Thereafter, Mrs. Rosenberg's spouse reinvested dividends received through the
Company's dividend reinvestment plan in October 2002. As a result of these
purchases by Mrs. Rosenberg's spouse, the Form 4 filed for Mrs. Rosenberg on
November 1, 2002 inadvertently failed to report 240 shares of Common Stock
acquired by Mrs. Rosenberg's spouse in this manner. Upon such information
becoming known, amended Form 4s were filed for Mrs. Rosenberg on March 28, 2003.

                            INDEPENDENT ACCOUNTANTS

     Ernst & Young LLP served as the Company's independent accountants for the
fiscal year ended December 31, 2002. There have been no disagreements between
the Company and its independent accountants relating to accounting procedures,
financial statement disclosures or related items. Representatives of Ernst &
Young LLP are expected to be available at the Meeting and will have an
opportunity to make a statement if they so desire and will be available to
respond to appropriate questions.

                             STOCKHOLDER PROPOSALS

     Under regulations adopted by the SEC, stockholder proposals intended to be
presented at the 2004 Meeting must be received by the Secretary of the Company
no later than December 2, 2003, in order to be considered for inclusion in the
Company's proxy statement and on the proxy card that will be solicited by the
Board in connection with the 2004 Meeting.

                                        19


     In addition, if a stockholder desires to bring business before an Annual
Meeting of Stockholders which is not the subject of a proposal for inclusion in
the Company's proxy materials, the stockholder must follow the advance notice
procedures outlined in the Company's Bylaws.
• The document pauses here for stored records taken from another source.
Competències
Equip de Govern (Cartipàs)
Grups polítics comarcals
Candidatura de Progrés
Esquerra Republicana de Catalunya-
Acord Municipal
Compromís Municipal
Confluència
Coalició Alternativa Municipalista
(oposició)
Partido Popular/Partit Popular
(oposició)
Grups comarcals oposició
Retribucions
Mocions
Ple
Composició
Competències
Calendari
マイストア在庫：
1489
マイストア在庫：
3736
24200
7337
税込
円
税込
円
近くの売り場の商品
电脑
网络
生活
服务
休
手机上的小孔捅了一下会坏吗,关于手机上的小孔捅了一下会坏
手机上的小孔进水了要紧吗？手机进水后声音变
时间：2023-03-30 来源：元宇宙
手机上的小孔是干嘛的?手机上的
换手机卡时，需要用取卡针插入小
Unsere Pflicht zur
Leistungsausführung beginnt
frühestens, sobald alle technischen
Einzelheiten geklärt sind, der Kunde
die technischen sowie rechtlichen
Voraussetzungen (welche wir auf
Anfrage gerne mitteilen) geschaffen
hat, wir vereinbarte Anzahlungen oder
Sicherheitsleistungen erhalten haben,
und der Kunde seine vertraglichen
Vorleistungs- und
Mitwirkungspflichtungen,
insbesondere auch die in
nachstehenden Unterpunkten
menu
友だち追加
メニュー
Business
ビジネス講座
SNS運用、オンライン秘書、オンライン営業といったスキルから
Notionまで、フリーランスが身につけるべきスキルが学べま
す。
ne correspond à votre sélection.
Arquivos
The Company's Bylaws provide that
in order for a stockholder to nominate a candidate for election as a director at
a meeting or propose business for consideration at such meeting, notice must
generally be given to the Secretary of the Company no more than 90 days nor less
than 60 days prior to the first anniversary of the preceding year's meeting. The
Meeting is scheduled for May 13, 2003. Therefore, if a stockholder desires to
present a proposal for the 2004 Meeting without seeking to include the proposal
in the Company's proxy materials, the Company must receive notice of the
proposal no earlier than February 8, 2004 and no later than March 9, 2004. The
fact that the Company may not insist upon compliance with these requirements
should not be construed as a waiver by the Company of its right to do so at any
time in the future. The Company reserves the right to reject, rule out of order
or take other appropriate action with respect to any proposal that does not
comply with these and other applicable requirements.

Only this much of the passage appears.